Daily Old Testament: Isaiah 30 and My Own Book "Leadings: A Catholic's Journey Through Quakerism" (Part 28)

Isaiah 30 – Isaiah speaks out against the efforts of those who are looking to Egypt to help them. “Pharaoh’s protection will be your shame” (30:3). God instructs the prophet to inscribe this oracle on a tablet so “in the time to come it may serve as a witness for ever” (30:8). “Since you . . . prefer to trust in wile and guile . . . your guilt will prove to be for you a breach on the point of collapse” (30:13). “Your salvation lay in conversion and tranquility, your strength, in complete trust; and you would have none of it” (30:15).

 

Yahweh assures them that He is “waiting to be gracious to you, to rise and take pity on you, for Yahweh is a just God” (30:18). Prosperity will come and the Lord will comfort you. “He will be gracious to you when he hears your cry; when he hears he will answer. When the Lord has given you the bread of suffering and the water of distress, he who is your teacher will hide no longer, and you will see your teacher with your own eyes” (30:20).
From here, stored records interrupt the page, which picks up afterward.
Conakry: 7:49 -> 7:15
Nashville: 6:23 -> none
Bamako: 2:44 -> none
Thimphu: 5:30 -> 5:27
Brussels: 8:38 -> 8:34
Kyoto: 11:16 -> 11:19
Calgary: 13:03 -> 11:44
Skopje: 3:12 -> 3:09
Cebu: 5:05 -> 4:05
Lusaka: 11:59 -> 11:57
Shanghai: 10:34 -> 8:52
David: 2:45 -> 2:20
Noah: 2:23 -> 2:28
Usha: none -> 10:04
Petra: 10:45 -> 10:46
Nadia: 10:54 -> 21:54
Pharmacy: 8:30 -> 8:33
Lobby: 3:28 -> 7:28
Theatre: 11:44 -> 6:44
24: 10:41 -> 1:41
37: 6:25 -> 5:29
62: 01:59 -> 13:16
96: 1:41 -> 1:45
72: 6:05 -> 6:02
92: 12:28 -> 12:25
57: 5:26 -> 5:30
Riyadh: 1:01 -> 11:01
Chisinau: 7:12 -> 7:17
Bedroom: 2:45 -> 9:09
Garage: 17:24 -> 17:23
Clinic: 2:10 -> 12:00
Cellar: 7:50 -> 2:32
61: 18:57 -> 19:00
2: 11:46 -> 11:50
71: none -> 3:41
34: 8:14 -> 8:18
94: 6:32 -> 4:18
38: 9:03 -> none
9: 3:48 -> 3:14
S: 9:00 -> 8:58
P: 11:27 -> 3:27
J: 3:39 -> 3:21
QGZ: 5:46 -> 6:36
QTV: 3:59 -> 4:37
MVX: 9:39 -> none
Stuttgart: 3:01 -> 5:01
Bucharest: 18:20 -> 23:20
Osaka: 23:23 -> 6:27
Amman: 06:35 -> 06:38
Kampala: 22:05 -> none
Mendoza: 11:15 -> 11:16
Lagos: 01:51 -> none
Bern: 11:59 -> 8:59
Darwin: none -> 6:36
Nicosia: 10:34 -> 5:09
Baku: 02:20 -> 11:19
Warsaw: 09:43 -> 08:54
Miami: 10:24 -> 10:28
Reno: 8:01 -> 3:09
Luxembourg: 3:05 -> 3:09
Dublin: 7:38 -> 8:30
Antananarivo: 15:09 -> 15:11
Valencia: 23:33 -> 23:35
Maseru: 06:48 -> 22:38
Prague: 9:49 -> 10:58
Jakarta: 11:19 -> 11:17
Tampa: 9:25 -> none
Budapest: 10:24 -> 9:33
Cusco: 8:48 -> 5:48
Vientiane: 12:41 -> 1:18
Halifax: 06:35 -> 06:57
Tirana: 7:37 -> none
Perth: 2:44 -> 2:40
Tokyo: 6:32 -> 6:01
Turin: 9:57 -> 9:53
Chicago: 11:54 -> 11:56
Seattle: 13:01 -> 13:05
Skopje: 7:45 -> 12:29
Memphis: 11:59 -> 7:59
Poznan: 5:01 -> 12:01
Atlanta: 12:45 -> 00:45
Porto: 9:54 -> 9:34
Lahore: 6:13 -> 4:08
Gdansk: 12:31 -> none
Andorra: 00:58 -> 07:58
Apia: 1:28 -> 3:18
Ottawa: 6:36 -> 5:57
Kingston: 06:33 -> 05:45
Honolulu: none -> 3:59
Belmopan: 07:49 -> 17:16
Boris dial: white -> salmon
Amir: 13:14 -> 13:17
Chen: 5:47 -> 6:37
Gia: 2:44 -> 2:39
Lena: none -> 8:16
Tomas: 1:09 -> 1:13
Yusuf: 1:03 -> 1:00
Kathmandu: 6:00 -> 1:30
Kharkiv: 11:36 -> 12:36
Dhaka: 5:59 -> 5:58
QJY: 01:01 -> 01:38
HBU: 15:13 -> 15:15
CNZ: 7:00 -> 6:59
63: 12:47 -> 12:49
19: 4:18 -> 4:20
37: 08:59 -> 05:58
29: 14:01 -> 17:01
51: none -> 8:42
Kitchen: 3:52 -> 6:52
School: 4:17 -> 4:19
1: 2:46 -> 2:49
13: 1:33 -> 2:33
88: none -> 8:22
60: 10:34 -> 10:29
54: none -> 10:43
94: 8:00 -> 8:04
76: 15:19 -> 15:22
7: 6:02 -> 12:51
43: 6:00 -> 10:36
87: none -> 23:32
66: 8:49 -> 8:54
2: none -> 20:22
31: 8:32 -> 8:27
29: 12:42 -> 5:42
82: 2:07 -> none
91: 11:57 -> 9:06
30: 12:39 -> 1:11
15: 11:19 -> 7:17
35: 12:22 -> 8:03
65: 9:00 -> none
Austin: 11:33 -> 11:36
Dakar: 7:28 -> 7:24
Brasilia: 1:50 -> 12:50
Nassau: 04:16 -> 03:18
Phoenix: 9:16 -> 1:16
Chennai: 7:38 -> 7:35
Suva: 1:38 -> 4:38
You will hear his voice saying, “This is the way, follow it” (30:21).

 

From Leadings: A Catholic’s Journey Through Quakerism

Part 28

Skipping back a ways – I went over all of the particular Quaker Testimonies I found appealing and had gotten to the part where I felt called to return to the Catholic Church. Then I realized I hadn’t explained why I had ever joined the church the first time in 1964. So now I have gone over that and then why I fell away and what is was that drew me to Quakers in the early 80s. I joined the Religious Society of Friends in 1982 and was an active Friend until the late around 1990. Then I felt myself called back – not because I was disenchanted with Friends so much as that I thought I need both.

 

First the similarities I found in Catholicism and Quakerism: Both the Catholic church and earthly Quakers believed that Christ was and is really and completely present in his Church and among his people. He promised us that he would be “with us always, even until the very end of time” (Matt. 28:20), and he has kept his promise. For Friends, however, the Christ we can know and be joined with is only Spirit; but for Catholics he is also miraculously and mysteriously present in the sacramental dimension of the Church’s existence—in the bread that is broken at Mass, in the priests who break the bread, in the Holy Father who tends the sheep and encourages the brethren, and in many other ways. I do not see why one necessarily excludes the other. Perhaps I am just not an “either/or” sort of person, but instead a “both/and” sort. This is the richness of the Trinitarian God we worship. He is Creator God, Christ, and Spirit, and each is an opening into the other, so there is no reason why he should be present to us only inwardly or only in sacrament or only in and through nature. He is in all of these. He is before us, beyond us, in us, in our church, in the bread he breaks for us, in the love he manifests to us in all these things. And when we join ourselves to him, we see him everywhere—in all these things and others besides.

 

His gift of himself in our communion bread is a very corporate presence; his gift of himself to us in our minds and hearts is very individual and personal. The relationship between inward and outward is infinitely complex—the outward stimulating and shaping the inward, the inward recognizing and infusing the outward with power far beyond what is there alone. If we were angels—beings whose essential nature was not tied to the physical creation but were in some way we cannot imagine purely spiritual—then perhaps the substance of the gospel could be that spiritual, “unclothed” essence some modern Friends take it to be, not bound up with time, history, concrete physical reality. But we are not angels. Our essential nature is bound to physicality, time, history, concrete, mediating forms that are our ways into the world of spirit. When we try to pretend we are like angels, that we don’t “need” outward things to mediate spiritual truth, we pull away from truth, come unmoored from the forms through which we came to the measure of truth were capable of possessing.